# Work to be completed:
Your answer must be every line of the data below that holds the string "predmeta", copied exactly.

# Exercise inputs:
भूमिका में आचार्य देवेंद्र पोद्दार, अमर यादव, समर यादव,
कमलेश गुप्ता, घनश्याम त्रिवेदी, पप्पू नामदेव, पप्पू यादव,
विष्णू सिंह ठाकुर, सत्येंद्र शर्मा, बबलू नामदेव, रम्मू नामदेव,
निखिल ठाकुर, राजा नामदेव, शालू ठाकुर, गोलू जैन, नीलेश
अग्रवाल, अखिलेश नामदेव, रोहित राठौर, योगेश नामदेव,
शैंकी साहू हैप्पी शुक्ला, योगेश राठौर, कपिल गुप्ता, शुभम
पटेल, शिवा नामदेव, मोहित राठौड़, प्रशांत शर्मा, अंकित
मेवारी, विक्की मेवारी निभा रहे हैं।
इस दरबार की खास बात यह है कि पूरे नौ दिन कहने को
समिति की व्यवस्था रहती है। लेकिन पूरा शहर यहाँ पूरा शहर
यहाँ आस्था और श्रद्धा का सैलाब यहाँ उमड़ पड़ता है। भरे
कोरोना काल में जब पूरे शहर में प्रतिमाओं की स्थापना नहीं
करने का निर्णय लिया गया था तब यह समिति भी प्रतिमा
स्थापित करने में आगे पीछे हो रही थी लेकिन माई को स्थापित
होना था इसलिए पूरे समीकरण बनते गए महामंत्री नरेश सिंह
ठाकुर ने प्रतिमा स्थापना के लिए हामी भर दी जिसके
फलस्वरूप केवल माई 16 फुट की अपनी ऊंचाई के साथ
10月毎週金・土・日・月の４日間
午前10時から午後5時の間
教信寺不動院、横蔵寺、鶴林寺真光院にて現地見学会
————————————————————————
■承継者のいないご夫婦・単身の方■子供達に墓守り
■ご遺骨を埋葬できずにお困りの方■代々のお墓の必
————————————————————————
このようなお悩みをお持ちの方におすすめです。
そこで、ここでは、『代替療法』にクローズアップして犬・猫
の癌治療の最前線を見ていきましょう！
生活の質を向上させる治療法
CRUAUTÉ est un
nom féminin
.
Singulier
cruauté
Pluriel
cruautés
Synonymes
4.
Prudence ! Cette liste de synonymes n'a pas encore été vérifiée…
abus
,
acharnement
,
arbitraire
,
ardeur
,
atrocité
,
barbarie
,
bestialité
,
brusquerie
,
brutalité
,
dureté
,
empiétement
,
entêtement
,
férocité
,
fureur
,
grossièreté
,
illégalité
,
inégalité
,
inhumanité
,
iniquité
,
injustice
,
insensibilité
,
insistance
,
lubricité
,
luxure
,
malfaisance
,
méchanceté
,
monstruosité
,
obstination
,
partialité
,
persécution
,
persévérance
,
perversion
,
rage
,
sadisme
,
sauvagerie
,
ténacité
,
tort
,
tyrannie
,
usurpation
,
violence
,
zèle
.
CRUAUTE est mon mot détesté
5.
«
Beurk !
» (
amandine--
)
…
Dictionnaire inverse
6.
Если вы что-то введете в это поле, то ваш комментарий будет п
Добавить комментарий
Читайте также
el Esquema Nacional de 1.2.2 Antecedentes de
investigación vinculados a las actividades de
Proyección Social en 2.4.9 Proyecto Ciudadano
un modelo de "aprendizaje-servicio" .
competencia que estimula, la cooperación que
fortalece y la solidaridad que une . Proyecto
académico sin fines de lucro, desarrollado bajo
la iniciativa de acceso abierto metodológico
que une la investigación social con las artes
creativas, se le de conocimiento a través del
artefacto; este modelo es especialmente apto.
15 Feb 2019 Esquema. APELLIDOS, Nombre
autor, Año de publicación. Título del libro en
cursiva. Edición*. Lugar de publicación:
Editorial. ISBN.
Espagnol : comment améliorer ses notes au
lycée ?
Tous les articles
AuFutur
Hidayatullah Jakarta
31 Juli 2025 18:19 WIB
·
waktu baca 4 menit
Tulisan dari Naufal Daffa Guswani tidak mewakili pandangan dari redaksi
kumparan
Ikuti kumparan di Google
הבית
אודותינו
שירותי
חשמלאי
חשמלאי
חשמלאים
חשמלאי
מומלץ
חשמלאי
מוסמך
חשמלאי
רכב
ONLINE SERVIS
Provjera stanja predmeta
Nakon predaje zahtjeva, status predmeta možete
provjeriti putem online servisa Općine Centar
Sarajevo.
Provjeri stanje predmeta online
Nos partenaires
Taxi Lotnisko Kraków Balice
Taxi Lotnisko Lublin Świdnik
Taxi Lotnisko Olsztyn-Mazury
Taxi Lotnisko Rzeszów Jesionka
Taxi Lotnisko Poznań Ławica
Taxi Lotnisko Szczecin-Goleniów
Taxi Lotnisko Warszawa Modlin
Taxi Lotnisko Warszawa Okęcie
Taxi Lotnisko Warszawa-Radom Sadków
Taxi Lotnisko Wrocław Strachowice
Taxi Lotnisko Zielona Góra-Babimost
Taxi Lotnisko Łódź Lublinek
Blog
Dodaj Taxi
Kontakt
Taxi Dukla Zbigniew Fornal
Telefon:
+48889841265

# Solution for this problem:
Provjera stanja predmeta
Nakon predaje zahtjeva, status predmeta možete
Provjeri stanje predmeta online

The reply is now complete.